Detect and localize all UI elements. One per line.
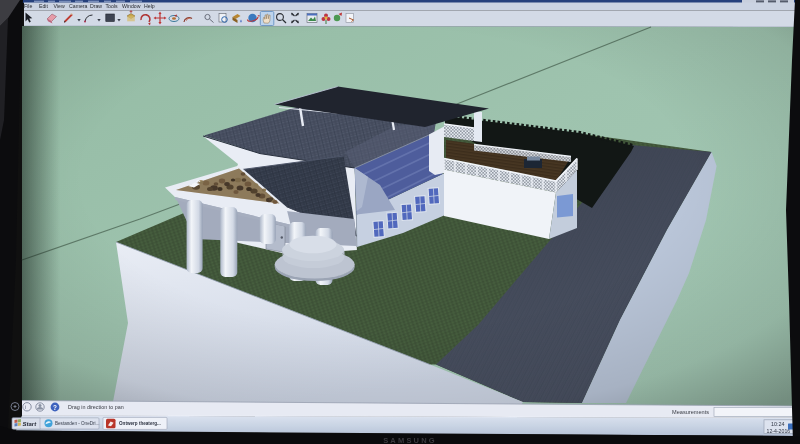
svg-text:12-4-2016: 12-4-2016: [767, 428, 791, 434]
svg-text:Help: Help: [144, 3, 155, 9]
svg-text:?: ?: [53, 404, 57, 411]
svg-text:Start: Start: [23, 421, 38, 427]
svg-text:i: i: [25, 404, 26, 410]
svg-text:Ontwerp theaterg...: Ontwerp theaterg...: [119, 421, 161, 426]
svg-text:View: View: [54, 3, 65, 9]
svg-text:Bestanden - OneDri...: Bestanden - OneDri...: [55, 421, 99, 426]
svg-text:Tools: Tools: [106, 3, 119, 9]
svg-text:Edit: Edit: [39, 3, 48, 9]
svg-text:Camera: Camera: [69, 3, 88, 9]
svg-text:10:24: 10:24: [771, 421, 785, 427]
svg-text:File: File: [24, 3, 32, 9]
svg-text:Window: Window: [122, 3, 141, 9]
svg-text:Measurements: Measurements: [672, 409, 709, 415]
svg-text:Draw: Draw: [90, 3, 102, 9]
svg-text:Drag in direction to pan: Drag in direction to pan: [68, 404, 124, 410]
svg-text:SAMSUNG: SAMSUNG: [383, 436, 437, 444]
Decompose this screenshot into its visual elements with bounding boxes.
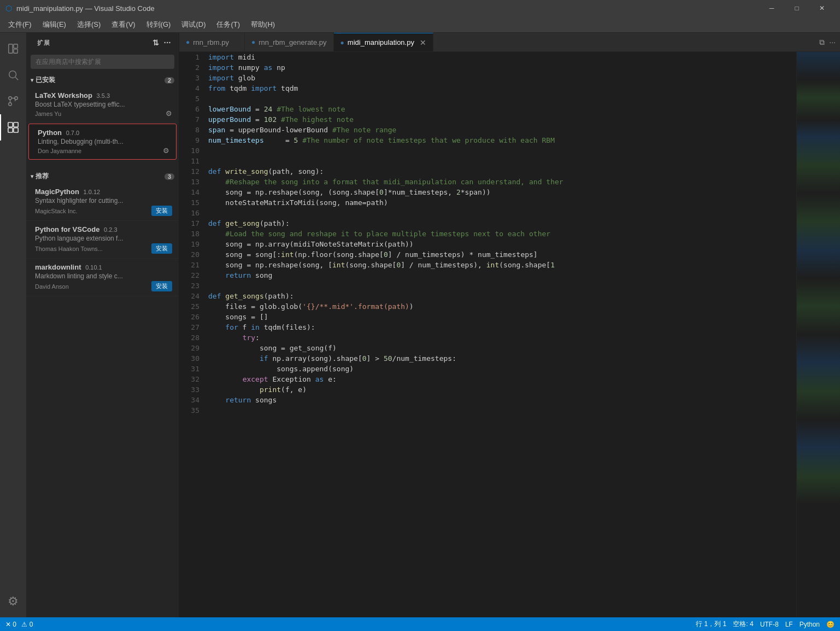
warning-icon: ⚠ bbox=[21, 621, 27, 628]
code-line: for f in tqdm(files): bbox=[208, 322, 796, 332]
ext-magic-author: MagicStack Inc. bbox=[35, 208, 78, 214]
activity-git[interactable] bbox=[0, 88, 26, 114]
line-number: 14 bbox=[184, 187, 199, 197]
activity-extensions[interactable] bbox=[0, 114, 26, 141]
tab-midi-manipulation[interactable]: ● midi_manipulation.py ✕ bbox=[334, 33, 433, 51]
status-encoding[interactable]: UTF-8 bbox=[760, 621, 779, 628]
line-number: 3 bbox=[184, 73, 199, 83]
ext-python-gear[interactable]: ⚙ bbox=[163, 147, 169, 155]
extension-item-python-vscode[interactable]: Python for VSCode 0.2.3 Python language … bbox=[26, 221, 179, 259]
line-number: 32 bbox=[184, 374, 199, 384]
window-title: midi_manipulation.py — Visual Studio Cod… bbox=[16, 4, 759, 13]
code-content[interactable]: import midi import numpy as np import gl… bbox=[204, 52, 796, 617]
tab-rnn-rbm[interactable]: ● rnn_rbm.py bbox=[179, 33, 245, 51]
sort-extensions-button[interactable]: ⇅ bbox=[151, 37, 161, 48]
activity-settings[interactable]: ⚙ bbox=[0, 588, 26, 615]
status-line-ending[interactable]: LF bbox=[785, 621, 793, 628]
status-spaces[interactable]: 空格: 4 bbox=[733, 620, 753, 629]
extension-item-markdownlint[interactable]: markdownlint 0.10.1 Markdown linting and… bbox=[26, 259, 179, 296]
line-number: 30 bbox=[184, 353, 199, 364]
code-line: span = upperBound-lowerBound #The note r… bbox=[208, 125, 796, 135]
code-line: except Exception as e: bbox=[208, 374, 796, 384]
status-feedback[interactable]: 😊 bbox=[826, 621, 835, 628]
status-line[interactable]: 行 1，列 1 bbox=[696, 620, 726, 629]
code-line: song = np.array(midiToNoteStateMatrix(pa… bbox=[208, 239, 796, 249]
ext-pyvscode-install-button[interactable]: 安装 bbox=[151, 243, 172, 254]
code-line: import numpy as np bbox=[208, 62, 796, 73]
code-line: songs = [] bbox=[208, 312, 796, 322]
menu-file[interactable]: 文件(F) bbox=[3, 17, 37, 32]
menu-view[interactable]: 查看(V) bbox=[106, 17, 140, 32]
menu-goto[interactable]: 转到(G) bbox=[141, 17, 177, 32]
menu-debug[interactable]: 调试(D) bbox=[176, 17, 211, 32]
ext-pyvscode-name: Python for VSCode 0.2.3 bbox=[35, 225, 172, 233]
title-bar: ⬡ midi_manipulation.py — Visual Studio C… bbox=[0, 0, 840, 16]
line-number: 2 bbox=[184, 62, 199, 73]
line-number: 6 bbox=[184, 104, 199, 114]
ext-md-install-button[interactable]: 安装 bbox=[151, 281, 172, 291]
ext-md-footer: David Anson 安装 bbox=[35, 281, 172, 291]
menu-edit[interactable]: 编辑(E) bbox=[37, 17, 72, 32]
extension-item-latex[interactable]: LaTeX Workshop 3.5.3 Boost LaTeX typeset… bbox=[26, 87, 179, 122]
menu-help[interactable]: 帮助(H) bbox=[245, 17, 280, 32]
extensions-search-input[interactable] bbox=[31, 55, 174, 69]
sidebar-title: 扩展 bbox=[37, 39, 50, 47]
menu-task[interactable]: 任务(T) bbox=[211, 17, 245, 32]
code-line: if np.array(song).shape[0] > 50/num_time… bbox=[208, 353, 796, 364]
main-layout: ⚙ 扩展 ⇅ ··· ▾ 已安装 2 LaTeX Workshop 3.5.3 … bbox=[0, 33, 840, 617]
line-number: 1 bbox=[184, 52, 199, 62]
line-number: 22 bbox=[184, 270, 199, 281]
code-line: print(f, e) bbox=[208, 384, 796, 395]
menu-select[interactable]: 选择(S) bbox=[72, 17, 106, 32]
line-number: 33 bbox=[184, 384, 199, 395]
tab-rnn-rbm-label: rnn_rbm.py bbox=[193, 38, 229, 46]
more-extensions-button[interactable]: ··· bbox=[163, 37, 172, 48]
svg-rect-9 bbox=[14, 122, 18, 127]
editor-area: ● rnn_rbm.py ● rnn_rbm_generate.py ● mid… bbox=[179, 33, 840, 617]
code-editor[interactable]: 1234567891011121314151617181920212223242… bbox=[179, 52, 840, 617]
line-number: 13 bbox=[184, 177, 199, 187]
tab-rnn-generate-icon: ● bbox=[251, 38, 255, 46]
activity-explorer[interactable] bbox=[0, 36, 26, 62]
restore-button[interactable]: □ bbox=[784, 0, 809, 16]
app-icon: ⬡ bbox=[5, 4, 12, 13]
tab-rnn-generate-label: rnn_rbm_generate.py bbox=[259, 38, 326, 46]
code-line: import midi bbox=[208, 52, 796, 62]
activity-bar: ⚙ bbox=[0, 33, 26, 617]
tab-rnn-rbm-generate[interactable]: ● rnn_rbm_generate.py bbox=[245, 33, 334, 51]
code-line bbox=[208, 145, 796, 156]
svg-point-5 bbox=[9, 97, 12, 100]
line-number: 8 bbox=[184, 125, 199, 135]
status-language[interactable]: Python bbox=[800, 621, 820, 628]
installed-section-header[interactable]: ▾ 已安装 2 bbox=[26, 73, 179, 87]
menu-bar: 文件(F) 编辑(E) 选择(S) 查看(V) 转到(G) 调试(D) 任务(T… bbox=[0, 16, 840, 33]
ext-md-name: markdownlint 0.10.1 bbox=[35, 263, 172, 271]
code-line: def get_songs(path): bbox=[208, 291, 796, 301]
ext-md-author: David Anson bbox=[35, 283, 69, 290]
code-line bbox=[208, 156, 796, 166]
minimize-button[interactable]: ─ bbox=[759, 0, 784, 16]
recommended-section-header[interactable]: ▾ 推荐 3 bbox=[26, 170, 179, 183]
line-number: 19 bbox=[184, 239, 199, 249]
line-number: 16 bbox=[184, 208, 199, 218]
ext-magic-install-button[interactable]: 安装 bbox=[151, 206, 172, 216]
more-tab-actions-button[interactable]: ··· bbox=[829, 38, 836, 46]
line-number: 15 bbox=[184, 197, 199, 208]
line-number: 25 bbox=[184, 301, 199, 312]
minimap[interactable] bbox=[796, 52, 840, 617]
extension-item-magicpython[interactable]: MagicPython 1.0.12 Syntax highlighter fo… bbox=[26, 183, 179, 221]
extension-item-python[interactable]: Python 0.7.0 Linting, Debugging (multi-t… bbox=[28, 124, 177, 160]
recommended-chevron: ▾ bbox=[31, 173, 33, 179]
close-button[interactable]: ✕ bbox=[809, 0, 835, 16]
line-number: 7 bbox=[184, 114, 199, 125]
ext-latex-gear[interactable]: ⚙ bbox=[166, 109, 172, 118]
code-line: def write_song(path, song): bbox=[208, 166, 796, 177]
recommended-label: 推荐 bbox=[36, 172, 49, 181]
split-editor-button[interactable]: ⧉ bbox=[819, 38, 825, 47]
line-number: 20 bbox=[184, 249, 199, 260]
tab-midi-close[interactable]: ✕ bbox=[420, 38, 426, 47]
line-number: 10 bbox=[184, 145, 199, 156]
code-line: upperBound = 102 #The highest note bbox=[208, 114, 796, 125]
activity-search[interactable] bbox=[0, 62, 26, 88]
status-errors[interactable]: ✕ 0 ⚠ 0 bbox=[5, 621, 33, 628]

........

Copy out, from the material above, each line where the word "section" is present.

installed-section-header[interactable]: ▾ 已安装 2 bbox=[26, 73, 179, 87]
recommended-section-header[interactable]: ▾ 推荐 3 bbox=[26, 170, 179, 183]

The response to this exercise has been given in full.